Darwinia+
Inside the Live Arcade release of the indie sensation
Darwinia is a world where little computer people mine polygons to fuel their machines and soldiers fight a computer virus with space invaders providing the air strikes. Ironically, it’s a world which has undergone a gradual evolution over its three years on PC, only recently becoming a game developers Introversion are happy with. It’s that version which will be the biggest Live Arcade release of the autumn, and the first console game from the tiny team working out of a house in London.
“Back in 2005, we talked a bit about trying to get Introversion games onto a console,” says director Mark Morris, “but it seemed impossible due to the upfront royalty requirements. If you make a game for, say, Xbox then you need to pay Microsoft at the time you manufacture your disks, not when you sell them. To afford this we’d need a publisher, and you know what our views are on those guys!”

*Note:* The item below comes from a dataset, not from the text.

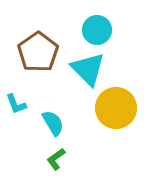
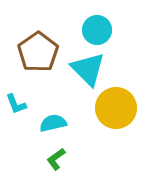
cyan semicircle: rotated 72 degrees counterclockwise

A truly independent operation, Introversion have made, marketed and sold their games from a house in London since releasing their first game in 2001, even when Darwinia overshot its planned three-month development time by three years and threatened to leave the team collecting benefits. Introversion released Darwinia on PC and Mac in March 2005 and shortly after met with Microsoft’s Ross Erickson, then boss of what would become Live Arcade. As Mark explains, “Chris and I took the PC version of Darwinia and demoed it to Ross. He loved it and asked us to put together a document explaining how we could sex it up a bit for the 360 and how we would implement a ‘multiplayer component’.”

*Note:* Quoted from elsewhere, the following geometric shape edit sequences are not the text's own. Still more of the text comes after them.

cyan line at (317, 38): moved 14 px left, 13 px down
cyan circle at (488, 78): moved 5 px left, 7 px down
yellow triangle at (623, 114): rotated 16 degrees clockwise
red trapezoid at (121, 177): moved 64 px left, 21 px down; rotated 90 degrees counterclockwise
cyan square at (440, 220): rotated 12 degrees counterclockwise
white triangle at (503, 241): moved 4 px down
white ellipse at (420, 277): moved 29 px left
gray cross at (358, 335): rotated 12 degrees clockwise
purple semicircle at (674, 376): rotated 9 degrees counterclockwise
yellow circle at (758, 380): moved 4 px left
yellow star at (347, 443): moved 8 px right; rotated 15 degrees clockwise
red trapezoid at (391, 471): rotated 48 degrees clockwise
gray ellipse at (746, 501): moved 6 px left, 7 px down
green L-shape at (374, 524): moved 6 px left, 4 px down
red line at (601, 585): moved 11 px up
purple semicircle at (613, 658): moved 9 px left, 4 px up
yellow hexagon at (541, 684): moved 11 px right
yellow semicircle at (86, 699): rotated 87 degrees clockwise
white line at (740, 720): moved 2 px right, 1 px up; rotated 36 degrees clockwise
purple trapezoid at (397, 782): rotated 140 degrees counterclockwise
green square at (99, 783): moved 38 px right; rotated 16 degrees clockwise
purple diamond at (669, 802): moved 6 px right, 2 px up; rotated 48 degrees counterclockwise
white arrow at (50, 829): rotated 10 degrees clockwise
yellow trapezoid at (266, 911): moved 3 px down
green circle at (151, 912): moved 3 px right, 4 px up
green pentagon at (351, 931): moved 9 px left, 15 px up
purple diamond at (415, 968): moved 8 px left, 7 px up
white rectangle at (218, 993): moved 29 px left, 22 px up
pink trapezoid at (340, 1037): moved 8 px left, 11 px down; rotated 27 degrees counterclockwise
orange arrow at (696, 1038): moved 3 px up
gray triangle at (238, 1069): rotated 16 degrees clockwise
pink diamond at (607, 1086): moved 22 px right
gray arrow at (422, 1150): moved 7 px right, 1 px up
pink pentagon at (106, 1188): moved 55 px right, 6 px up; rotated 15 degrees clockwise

The multiplayer component given life by Microsoft’s interest in Darwinia accounts for the Multiwinia half of Darwinia+ on Live Arcade. The other half is the classic PC Darwinia RTS, now a very different game to the one released in 2005. “I suppose you could call it an (ongoing) experiment if you wanted to avoid the truth. The truth is we made some mistakes in the early days and really messed up the first version of Darwinia. That version opened with a view of the landscape and the player is expected to press ctrl+c, and then draw a triangle to make some mysterious “knights” appear. It was expecting far too much of people in the initial stages and it wasn’t until we released Prologue that we really got the control system right.”